ELEŞTİRİLER BÜYÜK BİR
HAKSIZLIK
Divan şiirinin 13. yüzyıldan 19. yüzyıla
macerasını, Hoca Dehhanî'den Şeyh Galib'e yer yer örnekleyerek panoramasını
çizen şair İbrahim Halil Tezölmez; imparatorluk zamanımızın ihtişamını taşıyan,
altı yüzyıl (600) kesintisiz sürmesiyle dünyada benzeri olmayan, biçim-anlam
kaynaşmasıyla adeta kristalize olup zaman içinde kemalin son derecesine ulaşmış
bir şiir olduğunu söyledi.
Şair İbrahim Halil Tezölmez, Bizim
"klasiğimiz" olan bu edebiyata "eski, halktan kopuk, dili
ağır" gibi yaftalarla Tanzimat 1. kuşağından başlayarak, özellikle
Cumhuriyet'in 2. kuşak aydınlarınca ağır eleştiriler yöneltildiğini ve bunun
büyük bir haksızlık olduğunu ifade etti.
Şair İbrahim Halil Tezölmez, Güzel sanatlarda
"eski-yeni" kavramlarının yersiz olduğunu örneklerle izah ettikten
sonra, dil sorununun beş/altı yüz kelime ile aşılabileceğini belirtti.
HALKTAN KOPUK, HAVASA
AİT SARAY EDEBİYATI OLDUĞUNU İLERİ SÜRMEK YANLIŞ
Şair İbrahim Halil Tezölmez, bu edebiyatın
halktan kopuk, havasa ait saray edebiyatı olduğunu ileri sürmenin yanlışlığına
değinerek konuşmasını şöyle sürdürdü;
“Öyle olmasaydı Ruha taşrasından Nâbî,
Hasankale'nin bir köyünden Nef'î, İstanbul saraylarında Makes bulabilir miydi?

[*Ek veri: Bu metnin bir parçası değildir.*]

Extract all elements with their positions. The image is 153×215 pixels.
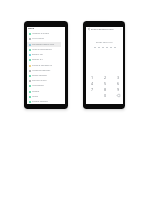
staticText: Google — [32, 90, 40, 93]
other: Backspace — [117, 94, 120, 97]
staticText: Menu — [28, 27, 35, 30]
staticText: 7 — [91, 87, 94, 92]
button[interactable]: 8 — [100, 86, 111, 92]
staticText: Enter Password Here — [91, 28, 114, 31]
button[interactable]: Backspace — [113, 92, 124, 98]
button[interactable]: 7 — [87, 86, 98, 92]
staticText: 9 — [117, 87, 120, 92]
button[interactable]: Security & loca — [27, 78, 65, 83]
button[interactable]: Sound & vibration fx — [27, 63, 65, 68]
button[interactable]: 9 — [113, 86, 124, 92]
button[interactable]: About — [27, 94, 65, 99]
button[interactable]: 4 — [87, 80, 98, 86]
button[interactable]: 5 — [100, 80, 111, 86]
staticText: Enter your PIN — [96, 40, 113, 43]
staticText: Wi-Fi calling — [32, 37, 44, 40]
button[interactable]: Device settings — [27, 73, 65, 78]
staticText: Accessibility — [32, 84, 44, 87]
button[interactable]: Google — [27, 89, 65, 94]
button[interactable]: Display & c — [27, 57, 65, 62]
button[interactable]: 0 — [100, 92, 111, 98]
staticText: 4 — [91, 81, 94, 86]
button[interactable]: Battery life — [27, 52, 65, 57]
button[interactable]: 2 — [100, 74, 111, 80]
staticText: 2 — [104, 75, 107, 80]
button[interactable]: Network & intern — [27, 31, 65, 36]
staticText: 1 — [91, 75, 94, 80]
staticText: System updates — [32, 100, 48, 103]
button[interactable]: 1 — [87, 74, 98, 80]
staticText: 3 — [117, 75, 120, 80]
staticText: Sound & vibration fx — [32, 64, 53, 67]
staticText: Network & intern — [32, 32, 49, 35]
button[interactable]: 6 — [113, 80, 124, 86]
button[interactable]: Back — [86, 27, 91, 31]
button[interactable]: Connected device shar — [27, 42, 65, 47]
button[interactable]: Wi-Fi calling — [27, 36, 65, 41]
staticText: About — [32, 95, 38, 98]
staticText: Security & loca — [32, 79, 47, 82]
staticText: 6 — [117, 81, 120, 86]
button[interactable]: Apps & notifications — [27, 47, 65, 52]
staticText: 0 — [104, 93, 107, 98]
button[interactable]: System updates — [27, 99, 65, 104]
staticText: 8 — [104, 87, 107, 92]
button[interactable]: 3 — [113, 74, 124, 80]
staticText: Device settings — [32, 74, 47, 77]
staticText: Display & c — [32, 58, 43, 61]
staticText: 5 — [104, 81, 107, 86]
button[interactable]: More options — [119, 27, 123, 31]
button[interactable]: Advanced features — [27, 68, 65, 73]
staticText: Advanced features — [32, 69, 51, 72]
staticText: Battery life — [32, 53, 43, 56]
staticText: Connected device shar — [32, 43, 55, 46]
staticText: Apps & notifications — [32, 48, 52, 51]
button[interactable]: Accessibility — [27, 83, 65, 88]
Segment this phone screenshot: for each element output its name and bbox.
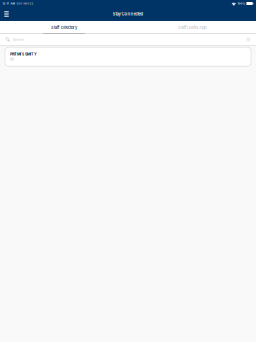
button[interactable]: Menu (1, 8, 12, 20)
staticText: GP (10, 58, 14, 62)
staticText: Staff Useful App (178, 25, 206, 30)
staticText: Staff Directory (51, 25, 77, 30)
button[interactable]: Staff Useful App (128, 21, 256, 34)
staticText: Stay Connected (112, 12, 144, 16)
staticText: 100% (236, 2, 246, 5)
button[interactable]: Prof Mrs SMITY (5, 47, 251, 66)
staticText: 12:17 AM (2, 2, 14, 5)
button[interactable]: Staff Directory (0, 21, 128, 34)
staticText: Search (13, 37, 24, 42)
staticText: Prof Mrs SMITY (10, 52, 37, 56)
staticText: Sun Nov 22 (14, 2, 34, 5)
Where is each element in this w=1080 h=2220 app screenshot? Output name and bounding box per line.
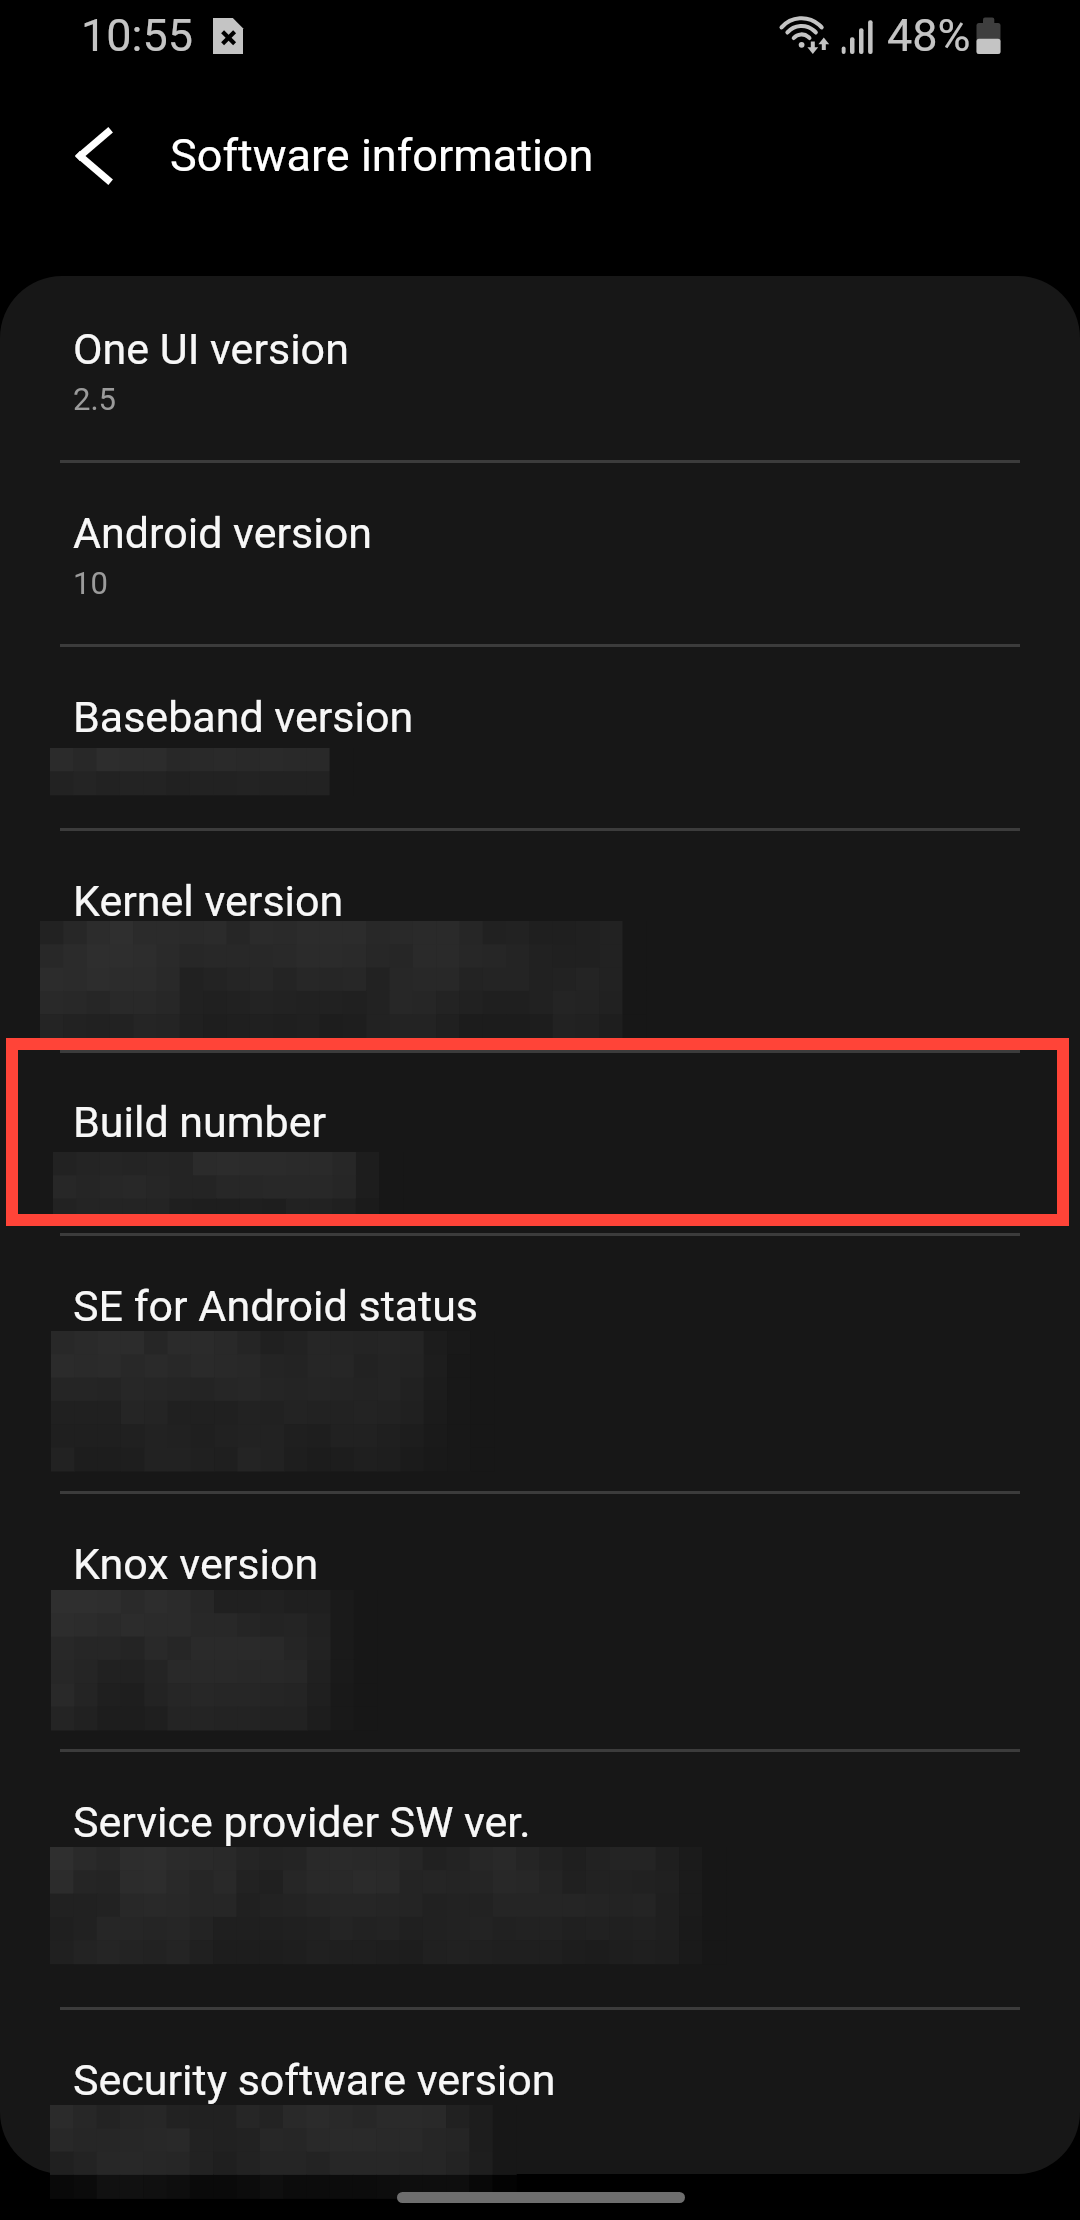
staticText: Baseband version	[73, 692, 414, 742]
button[interactable]: Baseband version	[0, 650, 1080, 829]
button[interactable]: Navigate up	[54, 110, 134, 190]
button[interactable]: Knox version	[0, 1497, 1080, 1750]
staticText: 48%	[887, 9, 971, 62]
staticText: 10	[73, 565, 108, 601]
staticText: One UI version	[73, 324, 349, 374]
staticText: Knox version	[73, 1539, 319, 1589]
button[interactable]: Service provider SW ver.	[0, 1755, 1080, 2008]
staticText: Security software version	[73, 2055, 556, 2105]
staticText: Android version	[73, 508, 372, 558]
button[interactable]: SE for Android status	[0, 1239, 1080, 1492]
staticText: Service provider SW ver.	[73, 1797, 531, 1847]
button[interactable]: Build number	[0, 1055, 1080, 1234]
button[interactable]: One UI version	[0, 282, 1080, 461]
staticText: Kernel version	[73, 876, 344, 926]
button[interactable]: Security software version	[0, 2013, 1080, 2174]
staticText: SE for Android status	[73, 1281, 479, 1331]
staticText: Software information	[170, 129, 594, 182]
staticText: Build number	[73, 1097, 327, 1147]
button[interactable]: Kernel version	[0, 834, 1080, 1051]
button[interactable]: Android version	[0, 466, 1080, 645]
staticText: 10:55	[81, 9, 194, 62]
staticText: 2.5	[73, 381, 117, 417]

Bugün
yeniden bir ‘medeniyet tasavvuru’ndan söz ediyorsak, Yahya Kemal'in ifadesiyle ‘kökü
mazide olan ati’ olmak zorundayız. Bu bağlamda şiir konusunda yöneleceğimiz
asıl kaynak, İmparatorluğumuzun mirası olan Divan Şiiridir. Zira bir medeniyet
öncekinin üstüne bina edilir. Gençlerimize mutlaka o yüksek şiirin ruh
terbiyesini vermek durumundayız. O şiirin lezzetini duymayan, fikir ve his dünyasının
farkında olmayan kuşaklardan yüksek bir kültür ve medeniyet oluşturması
beklenemez. Yeniden bir uygarlık oluşturacaksak
şiirde, müzikte, mimaride mutlaka yerli malzemeye, köklerimize
dönmeliyiz, bin yıllık çınarın sâyesine, gölgesine. Ancak o zaman sâyeban
oluruz. Yoksa Batının gölgesi olmaktan kurtulmamız muhaldır.”
KONUK VE
KATILIMCILARA TEŞEKKÜR
Soru cevap kısmının ardından Şube Başkanı Doç. Dr. Mahmut Kaya, “Divan Edebiyatının tarihsel gelişimi ve günümüz konumu hakkında değerli bir sunum yapan şair İbrahim Halil Tezölmez hocamıza ve programımıza katılan tüm misafirlere teşekkür ederim” dedi.